DESCRIPTION OF THE TASK =>
Copy the entries below in full, keeping them exactly as they are.

RECORD EXCERPTS =>

┄┄┄┄┄┄┄┄┄┄

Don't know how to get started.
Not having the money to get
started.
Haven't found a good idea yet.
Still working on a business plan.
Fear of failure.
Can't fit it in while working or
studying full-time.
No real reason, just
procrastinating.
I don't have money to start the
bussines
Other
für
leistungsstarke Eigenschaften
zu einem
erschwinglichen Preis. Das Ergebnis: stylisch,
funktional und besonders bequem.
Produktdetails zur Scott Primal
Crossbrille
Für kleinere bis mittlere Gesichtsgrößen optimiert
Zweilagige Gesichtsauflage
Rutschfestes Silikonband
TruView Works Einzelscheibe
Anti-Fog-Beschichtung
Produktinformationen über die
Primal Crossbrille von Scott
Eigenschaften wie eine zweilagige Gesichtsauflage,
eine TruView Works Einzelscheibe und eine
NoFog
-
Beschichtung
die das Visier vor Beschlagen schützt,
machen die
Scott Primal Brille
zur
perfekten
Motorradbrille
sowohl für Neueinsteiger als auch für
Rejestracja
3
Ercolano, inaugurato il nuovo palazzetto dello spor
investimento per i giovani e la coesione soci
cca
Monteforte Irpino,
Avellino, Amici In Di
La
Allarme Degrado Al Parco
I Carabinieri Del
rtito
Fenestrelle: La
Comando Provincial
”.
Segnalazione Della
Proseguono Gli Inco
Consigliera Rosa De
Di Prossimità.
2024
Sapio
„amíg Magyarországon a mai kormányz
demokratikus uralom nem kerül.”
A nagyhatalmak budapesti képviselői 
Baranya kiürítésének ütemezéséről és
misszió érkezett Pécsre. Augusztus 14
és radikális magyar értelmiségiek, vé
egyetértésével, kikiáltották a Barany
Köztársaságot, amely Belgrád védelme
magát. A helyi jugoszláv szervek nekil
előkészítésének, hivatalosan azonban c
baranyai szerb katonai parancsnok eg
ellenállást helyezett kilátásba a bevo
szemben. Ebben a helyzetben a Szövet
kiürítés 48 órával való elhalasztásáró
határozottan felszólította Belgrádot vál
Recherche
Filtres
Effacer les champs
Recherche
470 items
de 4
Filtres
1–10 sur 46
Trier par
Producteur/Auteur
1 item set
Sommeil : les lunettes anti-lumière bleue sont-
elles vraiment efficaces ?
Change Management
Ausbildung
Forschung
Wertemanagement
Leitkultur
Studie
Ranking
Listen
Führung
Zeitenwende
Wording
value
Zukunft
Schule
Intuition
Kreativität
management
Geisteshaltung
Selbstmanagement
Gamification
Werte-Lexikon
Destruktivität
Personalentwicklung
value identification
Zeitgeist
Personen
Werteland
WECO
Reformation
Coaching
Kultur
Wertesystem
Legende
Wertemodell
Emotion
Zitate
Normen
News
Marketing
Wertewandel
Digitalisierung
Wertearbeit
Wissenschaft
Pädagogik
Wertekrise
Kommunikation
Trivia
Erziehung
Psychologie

┄┄┄┄┄┄┄┄┄┄

TASK SOLUTION =>
Don't know how to get started.
Not having the money to get
started.
Haven't found a good idea yet.
Still working on a business plan.
Fear of failure.
Can't fit it in while working or
studying full-time.
No real reason, just
procrastinating.
I don't have money to start the
bussines
Other
für
leistungsstarke Eigenschaften
zu einem
erschwinglichen Preis. Das Ergebnis: stylisch,
funktional und besonders bequem.
Produktdetails zur Scott Primal
Crossbrille
Für kleinere bis mittlere Gesichtsgrößen optimiert
Zweilagige Gesichtsauflage
Rutschfestes Silikonband
TruView Works Einzelscheibe
Anti-Fog-Beschichtung
Produktinformationen über die
Primal Crossbrille von Scott
Eigenschaften wie eine zweilagige Gesichtsauflage,
eine TruView Works Einzelscheibe und eine
NoFog
-
Beschichtung
die das Visier vor Beschlagen schützt,
machen die
Scott Primal Brille
zur
perfekten
Motorradbrille
sowohl für Neueinsteiger als auch für
Rejestracja
3
Ercolano, inaugurato il nuovo palazzetto dello spor
investimento per i giovani e la coesione soci
cca
Monteforte Irpino,
Avellino, Amici In Di
La
Allarme Degrado Al Parco
I Carabinieri Del
rtito
Fenestrelle: La
Comando Provincial
”.
Segnalazione Della
Proseguono Gli Inco
Consigliera Rosa De
Di Prossimità.
2024
Sapio
„amíg Magyarországon a mai kormányz
demokratikus uralom nem kerül.”
A nagyhatalmak budapesti képviselői 
Baranya kiürítésének ütemezéséről és
misszió érkezett Pécsre. Augusztus 14
és radikális magyar értelmiségiek, vé
egyetértésével, kikiáltották a Barany
Köztársaságot, amely Belgrád védelme
magát. A helyi jugoszláv szervek nekil
előkészítésének, hivatalosan azonban c
baranyai szerb katonai parancsnok eg
ellenállást helyezett kilátásba a bevo
szemben. Ebben a helyzetben a Szövet
kiürítés 48 órával való elhalasztásáró
határozottan felszólította Belgrádot vál
Recherche
Filtres
Effacer les champs
Recherche
470 items
de 4
Filtres
1–10 sur 46
Trier par
Producteur/Auteur
1 item set
Sommeil : les lunettes anti-lumière bleue sont-
elles vraiment efficaces ?
Change Management
Ausbildung
Forschung
Wertemanagement
Leitkultur
Studie
Ranking
Listen
Führung
Zeitenwende
Wording
value
Zukunft
Schule
Intuition
Kreativität
management
Geisteshaltung
Selbstmanagement
Gamification
Werte-Lexikon
Destruktivität
Personalentwicklung
value identification
Zeitgeist
Personen
Werteland
WECO
Reformation
Coaching
Kultur
Wertesystem
Legende
Wertemodell
Emotion
Zitate
Normen
News
Marketing
Wertewandel
Digitalisierung
Wertearbeit
Wissenschaft
Pädagogik
Wertekrise
Kommunikation
Trivia
Erziehung
Psychologie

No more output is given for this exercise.